Task objective –
Reproduce every record below exactly, with the pictures left out.

(Page segmentation data)
________________________

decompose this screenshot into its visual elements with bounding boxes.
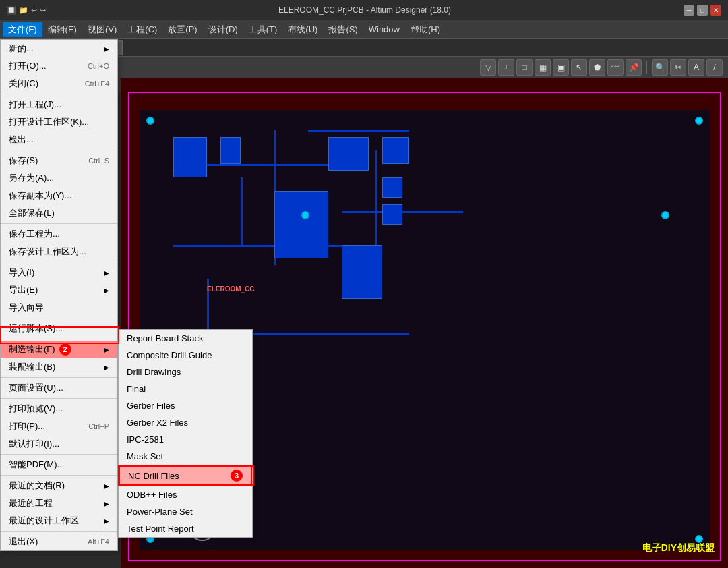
menu-saveworkspace[interactable]: 保存设计工作区为... xyxy=(1,243,117,260)
more-btn[interactable]: ▣ xyxy=(553,59,569,76)
nc-drill-badge: 3 xyxy=(231,470,243,482)
add-btn[interactable]: + xyxy=(498,59,514,76)
chart-btn[interactable]: ▦ xyxy=(535,59,551,76)
menu-recent-docs[interactable]: 最近的文档(R) ▶ xyxy=(1,477,117,494)
submenu-odb-files[interactable]: ODB++ Files xyxy=(119,486,252,503)
menu-runscript[interactable]: 运行脚本(S)... xyxy=(1,320,117,337)
watermark: 电子DIY创易联盟 xyxy=(642,542,715,555)
menu-smartpdf[interactable]: 智能PDF(M)... xyxy=(1,456,117,474)
cursor-btn[interactable]: ↖ xyxy=(571,59,587,76)
submenu-report-board-stack[interactable]: Report Board Stack xyxy=(119,330,252,347)
cut-btn[interactable]: ✂ xyxy=(670,59,686,76)
menu-place[interactable]: 放置(P) xyxy=(162,22,202,37)
menu-help[interactable]: 帮助(H) xyxy=(405,22,446,37)
submenu-gerber-files[interactable]: Gerber Files xyxy=(119,397,252,414)
sep1 xyxy=(1,94,117,94)
sep7 xyxy=(1,377,117,378)
submenu-gerber-x2-files[interactable]: Gerber X2 Files xyxy=(119,414,252,431)
menu-saveproject[interactable]: 保存工程为... xyxy=(1,225,117,243)
menu-fab-output[interactable]: 制造输出(F) 2 ▶ xyxy=(1,341,117,358)
text-btn[interactable]: A xyxy=(688,59,704,76)
fab-submenu: Report Board Stack Composite Drill Guide… xyxy=(118,329,253,538)
menu-route[interactable]: 布线(U) xyxy=(282,22,323,37)
submenu-composite-drill-guide[interactable]: Composite Drill Guide xyxy=(119,347,252,364)
maximize-button[interactable]: □ xyxy=(697,5,708,16)
sep8 xyxy=(1,398,117,399)
sep4 xyxy=(1,262,117,262)
hole-tr xyxy=(695,117,703,125)
sep6 xyxy=(1,339,117,339)
menu-savecopy[interactable]: 保存副本为(Y)... xyxy=(1,187,117,204)
menu-exit[interactable]: 退出(X) Alt+F4 xyxy=(1,533,117,550)
window-controls[interactable]: ─ □ ✕ xyxy=(684,5,721,16)
minimize-button[interactable]: ─ xyxy=(684,5,694,16)
submenu-nc-drill-files[interactable]: NC Drill Files 3 xyxy=(119,465,252,486)
menu-recent-projects[interactable]: 最近的工程 ▶ xyxy=(1,494,117,512)
menu-import[interactable]: 导入(I) ▶ xyxy=(1,264,117,281)
sep2 xyxy=(1,150,117,150)
filter-btn[interactable]: ▽ xyxy=(480,59,496,76)
menu-bar: 文件(F) 编辑(E) 视图(V) 工程(C) 放置(P) 设计(D) 工具(T… xyxy=(0,20,728,39)
menu-export[interactable]: 导出(E) ▶ xyxy=(1,281,117,299)
title-bar: 🔲 📁 ↩ ↪ ELEROOM_CC.PrjPCB - Altium Desig… xyxy=(0,0,728,20)
menu-print[interactable]: 打印(P)... Ctrl+P xyxy=(1,418,117,435)
menu-window[interactable]: Window xyxy=(363,23,405,36)
menu-checkout[interactable]: 检出... xyxy=(1,131,117,148)
toolbar-sep xyxy=(646,61,647,74)
draw-btn[interactable]: / xyxy=(706,59,723,76)
menu-defaultprint[interactable]: 默认打印(I)... xyxy=(1,435,117,453)
toolbar-group-right: ▽ + □ ▦ ▣ ↖ ⬟ 〰 📌 🔍 ✂ A / xyxy=(480,59,723,76)
menu-recent-workspaces[interactable]: 最近的设计工作区 ▶ xyxy=(1,512,117,530)
zoom-btn[interactable]: 🔍 xyxy=(652,59,668,76)
shape-btn[interactable]: ⬟ xyxy=(589,59,605,76)
menu-close[interactable]: 关闭(C) Ctrl+F4 xyxy=(1,75,117,92)
sep5 xyxy=(1,318,117,318)
submenu-mask-set[interactable]: Mask Set xyxy=(119,448,252,465)
menu-importwiz[interactable]: 导入向导 xyxy=(1,299,117,316)
sep9 xyxy=(1,454,117,455)
menu-new[interactable]: 新的... ▶ xyxy=(1,40,117,57)
menu-edit[interactable]: 编辑(E) xyxy=(42,22,82,37)
sep10 xyxy=(1,475,117,476)
fab-badge: 2 xyxy=(59,343,71,356)
menu-design[interactable]: 设计(D) xyxy=(203,22,243,37)
menu-tools[interactable]: 工具(T) xyxy=(243,22,283,37)
menu-open-project[interactable]: 打开工程(J)... xyxy=(1,96,117,113)
sep11 xyxy=(1,531,117,532)
menu-printpreview[interactable]: 打印预览(V)... xyxy=(1,400,117,418)
menu-open[interactable]: 打开(O)... Ctrl+O xyxy=(1,57,117,75)
rect-btn[interactable]: □ xyxy=(516,59,533,76)
file-menu-dropdown: 新的... ▶ 打开(O)... Ctrl+O 关闭(C) Ctrl+F4 打开… xyxy=(0,39,118,551)
hole-right xyxy=(661,211,669,219)
menu-saveas[interactable]: 另存为(A)... xyxy=(1,169,117,187)
menu-save[interactable]: 保存(S) Ctrl+S xyxy=(1,152,117,169)
menu-view[interactable]: 视图(V) xyxy=(82,22,122,37)
menu-open-workspace[interactable]: 打开设计工作区(K)... xyxy=(1,113,117,131)
eleroom-label: ELEROOM_CC xyxy=(207,285,255,293)
submenu-test-point-report[interactable]: Test Point Report xyxy=(119,520,252,537)
close-button[interactable]: ✕ xyxy=(710,5,721,16)
menu-project[interactable]: 工程(C) xyxy=(122,22,162,37)
menu-reports[interactable]: 报告(S) xyxy=(323,22,363,37)
window-title: ELEROOM_CC.PrjPCB - Altium Designer (18.… xyxy=(278,5,451,15)
sep3 xyxy=(1,223,117,224)
pin-btn[interactable]: 📌 xyxy=(626,59,642,76)
menu-saveall[interactable]: 全部保存(L) xyxy=(1,204,117,222)
submenu-power-plane-set[interactable]: Power-Plane Set xyxy=(119,503,252,520)
menu-file[interactable]: 文件(F) xyxy=(3,22,42,37)
submenu-final[interactable]: Final xyxy=(119,380,252,397)
menu-pagesetup[interactable]: 页面设置(U)... xyxy=(1,379,117,397)
menu-assembly-output[interactable]: 装配输出(B) ▶ xyxy=(1,358,117,376)
toolbar-icons: 🔲 📁 ↩ ↪ xyxy=(7,6,46,15)
hole-center xyxy=(301,211,309,219)
submenu-drill-drawings[interactable]: Drill Drawings xyxy=(119,364,252,380)
wave-btn[interactable]: 〰 xyxy=(607,59,624,76)
hole-tl xyxy=(146,117,154,125)
submenu-ipc-2581[interactable]: IPC-2581 xyxy=(119,431,252,448)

________________________

Exercise response –
decompose this screenshot into its visual elements with bounding boxes.
menu-saveworkspace[interactable]: 保存设计工作区为... xyxy=(1,243,117,260)
more-btn[interactable]: ▣ xyxy=(553,59,569,76)
nc-drill-badge: 3 xyxy=(231,470,243,482)
add-btn[interactable]: + xyxy=(498,59,514,76)
chart-btn[interactable]: ▦ xyxy=(535,59,551,76)
menu-recent-docs[interactable]: 最近的文档(R) ▶ xyxy=(1,477,117,494)
submenu-odb-files[interactable]: ODB++ Files xyxy=(119,486,252,503)
menu-runscript[interactable]: 运行脚本(S)... xyxy=(1,320,117,337)
watermark: 电子DIY创易联盟 xyxy=(642,542,715,555)
menu-smartpdf[interactable]: 智能PDF(M)... xyxy=(1,456,117,474)
cursor-btn[interactable]: ↖ xyxy=(571,59,587,76)
submenu-report-board-stack[interactable]: Report Board Stack xyxy=(119,330,252,347)
cut-btn[interactable]: ✂ xyxy=(670,59,686,76)
menu-place[interactable]: 放置(P) xyxy=(162,22,202,37)
menu-help[interactable]: 帮助(H) xyxy=(405,22,446,37)
submenu-gerber-files[interactable]: Gerber Files xyxy=(119,397,252,414)
sep1 xyxy=(1,94,117,94)
sep7 xyxy=(1,377,117,378)
submenu-gerber-x2-files[interactable]: Gerber X2 Files xyxy=(119,414,252,431)
menu-saveproject[interactable]: 保存工程为... xyxy=(1,225,117,243)
menu-fab-output[interactable]: 制造输出(F) 2 ▶ xyxy=(1,341,117,358)
text-btn[interactable]: A xyxy=(688,59,704,76)
fab-submenu: Report Board Stack Composite Drill Guide… xyxy=(118,329,253,538)
menu-route[interactable]: 布线(U) xyxy=(282,22,323,37)
submenu-composite-drill-guide[interactable]: Composite Drill Guide xyxy=(119,347,252,364)
maximize-button[interactable]: □ xyxy=(697,5,708,16)
sep8 xyxy=(1,398,117,399)
sep4 xyxy=(1,262,117,262)
hole-tr xyxy=(695,117,703,125)
sep6 xyxy=(1,339,117,339)
menu-savecopy[interactable]: 保存副本为(Y)... xyxy=(1,187,117,204)
menu-exit[interactable]: 退出(X) Alt+F4 xyxy=(1,533,117,550)
window-controls[interactable]: ─ □ ✕ xyxy=(684,5,721,16)
minimize-button[interactable]: ─ xyxy=(684,5,694,16)
submenu-nc-drill-files[interactable]: NC Drill Files 3 xyxy=(119,465,252,486)
menu-recent-projects[interactable]: 最近的工程 ▶ xyxy=(1,494,117,512)
menu-import[interactable]: 导入(I) ▶ xyxy=(1,264,117,281)
sep2 xyxy=(1,150,117,150)
filter-btn[interactable]: ▽ xyxy=(480,59,496,76)
menu-bar: 文件(F) 编辑(E) 视图(V) 工程(C) 放置(P) 设计(D) 工具(T… xyxy=(0,20,728,39)
menu-export[interactable]: 导出(E) ▶ xyxy=(1,281,117,299)
title-bar: 🔲 📁 ↩ ↪ ELEROOM_CC.PrjPCB - Altium Desig… xyxy=(0,0,728,20)
menu-print[interactable]: 打印(P)... Ctrl+P xyxy=(1,418,117,435)
menu-window[interactable]: Window xyxy=(363,23,405,36)
menu-checkout[interactable]: 检出... xyxy=(1,131,117,148)
toolbar-sep xyxy=(646,61,647,74)
draw-btn[interactable]: / xyxy=(706,59,723,76)
menu-defaultprint[interactable]: 默认打印(I)... xyxy=(1,435,117,453)
toolbar-group-right: ▽ + □ ▦ ▣ ↖ ⬟ 〰 📌 🔍 ✂ A / xyxy=(480,59,723,76)
menu-recent-workspaces[interactable]: 最近的设计工作区 ▶ xyxy=(1,512,117,530)
zoom-btn[interactable]: 🔍 xyxy=(652,59,668,76)
shape-btn[interactable]: ⬟ xyxy=(589,59,605,76)
menu-close[interactable]: 关闭(C) Ctrl+F4 xyxy=(1,75,117,92)
sep5 xyxy=(1,318,117,318)
submenu-mask-set[interactable]: Mask Set xyxy=(119,448,252,465)
menu-importwiz[interactable]: 导入向导 xyxy=(1,299,117,316)
sep9 xyxy=(1,454,117,455)
menu-new[interactable]: 新的... ▶ xyxy=(1,40,117,57)
menu-edit[interactable]: 编辑(E) xyxy=(42,22,82,37)
sep10 xyxy=(1,475,117,476)
fab-badge: 2 xyxy=(59,343,71,356)
menu-design[interactable]: 设计(D) xyxy=(203,22,243,37)
menu-tools[interactable]: 工具(T) xyxy=(243,22,283,37)
menu-open-project[interactable]: 打开工程(J)... xyxy=(1,96,117,113)
sep11 xyxy=(1,531,117,532)
menu-printpreview[interactable]: 打印预览(V)... xyxy=(1,400,117,418)
menu-open[interactable]: 打开(O)... Ctrl+O xyxy=(1,57,117,75)
rect-btn[interactable]: □ xyxy=(516,59,533,76)
file-menu-dropdown: 新的... ▶ 打开(O)... Ctrl+O 关闭(C) Ctrl+F4 打开… xyxy=(0,39,118,551)
hole-right xyxy=(661,211,669,219)
menu-saveas[interactable]: 另存为(A)... xyxy=(1,169,117,187)
menu-save[interactable]: 保存(S) Ctrl+S xyxy=(1,152,117,169)
menu-view[interactable]: 视图(V) xyxy=(82,22,122,37)
menu-open-workspace[interactable]: 打开设计工作区(K)... xyxy=(1,113,117,131)
eleroom-label: ELEROOM_CC xyxy=(207,285,255,293)
submenu-test-point-report[interactable]: Test Point Report xyxy=(119,520,252,537)
close-button[interactable]: ✕ xyxy=(710,5,721,16)
menu-project[interactable]: 工程(C) xyxy=(122,22,162,37)
menu-reports[interactable]: 报告(S) xyxy=(323,22,363,37)
window-title: ELEROOM_CC.PrjPCB - Altium Designer (18.… xyxy=(278,5,451,15)
sep3 xyxy=(1,223,117,224)
pin-btn[interactable]: 📌 xyxy=(626,59,642,76)
menu-saveall[interactable]: 全部保存(L) xyxy=(1,204,117,222)
submenu-power-plane-set[interactable]: Power-Plane Set xyxy=(119,503,252,520)
menu-file[interactable]: 文件(F) xyxy=(3,22,42,37)
submenu-final[interactable]: Final xyxy=(119,380,252,397)
menu-pagesetup[interactable]: 页面设置(U)... xyxy=(1,379,117,397)
menu-assembly-output[interactable]: 装配输出(B) ▶ xyxy=(1,358,117,376)
toolbar-icons: 🔲 📁 ↩ ↪ xyxy=(7,6,46,15)
hole-center xyxy=(301,211,309,219)
submenu-drill-drawings[interactable]: Drill Drawings xyxy=(119,364,252,380)
wave-btn[interactable]: 〰 xyxy=(607,59,624,76)
hole-tl xyxy=(146,117,154,125)
submenu-ipc-2581[interactable]: IPC-2581 xyxy=(119,431,252,448)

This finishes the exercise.